Accurate Deep Learning sub-grid scale models for large eddy simulations

In this work, sub-grid scale (SGS) turbulence models have been developed for the purpose of large-eddy simulations (LES).

To this end, robust and efficient Deep Learning (DL) algorithms have been used because of their superior capability in establishing high-order complex non-linear relations between the input features and output variables, which may be out of the scope of the state-of-the-art conventional modeling strategies.

Accuracy of the input and output features is important to formulate accurate DL models, and therefore, data from direct simulations of the canonical channel flow at friction Reynolds numbers Re_τ≈ 395 and 590 are used for training and testing.

The DNS data is filtered in all three spatial directions.

Two training strategies are adopted.

In one of these, the scalar coefficients corresponding to the five symmetric integrity basis tensors (Lund & Novikov, 1992) are the target variables.

The DL models approximate these coefficients based on the six scalar invariants as the input features computed from the filtered strain rate and rotation rate tensors, and terms computed from their higher powers.

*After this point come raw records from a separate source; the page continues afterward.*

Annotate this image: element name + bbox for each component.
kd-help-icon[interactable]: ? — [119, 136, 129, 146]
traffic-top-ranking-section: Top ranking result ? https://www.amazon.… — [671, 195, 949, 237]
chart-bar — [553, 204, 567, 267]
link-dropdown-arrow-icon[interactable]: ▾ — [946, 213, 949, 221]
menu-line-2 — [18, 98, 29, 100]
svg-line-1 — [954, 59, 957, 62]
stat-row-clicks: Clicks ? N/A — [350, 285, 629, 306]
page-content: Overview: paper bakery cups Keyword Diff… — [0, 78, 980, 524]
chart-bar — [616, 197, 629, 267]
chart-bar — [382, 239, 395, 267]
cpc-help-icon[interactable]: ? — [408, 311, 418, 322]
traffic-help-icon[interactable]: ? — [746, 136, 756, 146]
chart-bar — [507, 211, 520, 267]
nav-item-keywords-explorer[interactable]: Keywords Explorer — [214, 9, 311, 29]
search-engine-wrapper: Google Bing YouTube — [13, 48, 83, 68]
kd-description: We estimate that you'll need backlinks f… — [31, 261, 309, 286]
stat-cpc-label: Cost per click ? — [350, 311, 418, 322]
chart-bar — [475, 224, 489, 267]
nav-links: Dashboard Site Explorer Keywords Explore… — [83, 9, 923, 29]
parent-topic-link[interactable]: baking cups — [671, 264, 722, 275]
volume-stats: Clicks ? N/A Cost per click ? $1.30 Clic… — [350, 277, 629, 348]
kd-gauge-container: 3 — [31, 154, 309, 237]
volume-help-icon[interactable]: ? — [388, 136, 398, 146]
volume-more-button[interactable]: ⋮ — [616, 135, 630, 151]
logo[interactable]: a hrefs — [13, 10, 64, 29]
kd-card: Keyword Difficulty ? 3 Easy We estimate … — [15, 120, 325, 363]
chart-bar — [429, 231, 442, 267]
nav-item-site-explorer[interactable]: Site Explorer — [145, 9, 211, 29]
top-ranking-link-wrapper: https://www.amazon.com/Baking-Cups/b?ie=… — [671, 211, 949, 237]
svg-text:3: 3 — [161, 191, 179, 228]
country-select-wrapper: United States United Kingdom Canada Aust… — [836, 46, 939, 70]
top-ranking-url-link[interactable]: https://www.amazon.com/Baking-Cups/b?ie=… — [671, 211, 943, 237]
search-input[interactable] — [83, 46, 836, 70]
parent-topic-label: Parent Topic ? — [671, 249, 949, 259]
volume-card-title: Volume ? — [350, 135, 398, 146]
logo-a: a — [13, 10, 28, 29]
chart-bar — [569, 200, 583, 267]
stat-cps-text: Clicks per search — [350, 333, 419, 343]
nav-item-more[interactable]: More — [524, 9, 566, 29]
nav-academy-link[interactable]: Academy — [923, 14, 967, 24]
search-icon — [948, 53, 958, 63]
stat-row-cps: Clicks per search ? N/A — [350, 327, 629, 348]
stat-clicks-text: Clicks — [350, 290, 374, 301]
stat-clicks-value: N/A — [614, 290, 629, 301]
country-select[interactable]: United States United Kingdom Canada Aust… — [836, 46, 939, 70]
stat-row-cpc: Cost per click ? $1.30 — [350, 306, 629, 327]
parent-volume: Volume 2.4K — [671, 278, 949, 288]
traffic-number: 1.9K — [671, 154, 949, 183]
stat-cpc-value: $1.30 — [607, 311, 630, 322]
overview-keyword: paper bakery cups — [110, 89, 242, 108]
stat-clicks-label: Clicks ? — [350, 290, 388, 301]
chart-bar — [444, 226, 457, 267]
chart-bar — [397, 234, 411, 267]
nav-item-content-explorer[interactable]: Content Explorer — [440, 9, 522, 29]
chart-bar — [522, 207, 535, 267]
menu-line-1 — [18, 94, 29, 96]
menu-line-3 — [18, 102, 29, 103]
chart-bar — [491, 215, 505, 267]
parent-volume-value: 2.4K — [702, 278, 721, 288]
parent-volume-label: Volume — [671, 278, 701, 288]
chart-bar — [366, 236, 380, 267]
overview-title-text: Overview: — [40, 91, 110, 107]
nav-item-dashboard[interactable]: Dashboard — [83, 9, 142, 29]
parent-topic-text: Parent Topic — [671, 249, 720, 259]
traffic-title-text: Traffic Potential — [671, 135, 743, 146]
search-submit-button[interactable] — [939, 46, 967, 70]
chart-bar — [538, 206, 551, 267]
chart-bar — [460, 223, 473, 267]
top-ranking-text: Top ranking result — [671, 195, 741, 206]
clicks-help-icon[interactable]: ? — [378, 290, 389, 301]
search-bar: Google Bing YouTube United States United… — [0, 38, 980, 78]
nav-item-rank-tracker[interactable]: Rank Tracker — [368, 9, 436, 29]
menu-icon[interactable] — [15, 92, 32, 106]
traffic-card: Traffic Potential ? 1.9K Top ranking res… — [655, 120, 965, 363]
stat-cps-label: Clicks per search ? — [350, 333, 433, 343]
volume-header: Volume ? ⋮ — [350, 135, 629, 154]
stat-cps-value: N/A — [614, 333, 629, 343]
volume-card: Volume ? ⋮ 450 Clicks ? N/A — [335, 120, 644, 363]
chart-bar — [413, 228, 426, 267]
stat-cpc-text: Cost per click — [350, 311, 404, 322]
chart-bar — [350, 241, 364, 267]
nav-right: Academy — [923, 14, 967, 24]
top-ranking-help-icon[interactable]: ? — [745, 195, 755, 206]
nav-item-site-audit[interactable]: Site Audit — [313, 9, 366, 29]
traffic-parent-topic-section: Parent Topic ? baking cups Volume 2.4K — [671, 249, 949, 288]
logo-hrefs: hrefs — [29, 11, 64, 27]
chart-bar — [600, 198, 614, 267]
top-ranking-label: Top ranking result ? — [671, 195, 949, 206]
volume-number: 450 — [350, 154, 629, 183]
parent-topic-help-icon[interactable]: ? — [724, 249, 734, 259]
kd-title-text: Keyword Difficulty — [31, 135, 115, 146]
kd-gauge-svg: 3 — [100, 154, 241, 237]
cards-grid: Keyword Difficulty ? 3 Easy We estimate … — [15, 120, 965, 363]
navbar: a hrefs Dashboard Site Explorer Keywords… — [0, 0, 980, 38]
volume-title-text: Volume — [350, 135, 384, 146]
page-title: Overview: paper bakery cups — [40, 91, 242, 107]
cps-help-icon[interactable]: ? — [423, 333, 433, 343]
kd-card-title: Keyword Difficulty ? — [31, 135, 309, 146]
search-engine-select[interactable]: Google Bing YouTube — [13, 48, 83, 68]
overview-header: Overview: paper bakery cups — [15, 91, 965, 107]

In another strategy, all of the aforementioned variables (six scalar invariants, and the six independent components of each of the five integrity basis tensors; 36 in total) are fed to the Neural Networks (NNs) to directly predict the six target SGS stress components.

While the former strategy results in excellent agreements between the statistical distributions of the truth and the predictions for all six stress components, the latter strategy results in a significantly reduced mean-squared-error (m.s.e. obtained is at least half of that obtained with the first strategy) upon the convergence of the models in apriori testing.

The latter strategy also yields significantly higher correlation coefficients with the true SGS stresses.

The models are being implemented in LES codes for a-posteriori testing.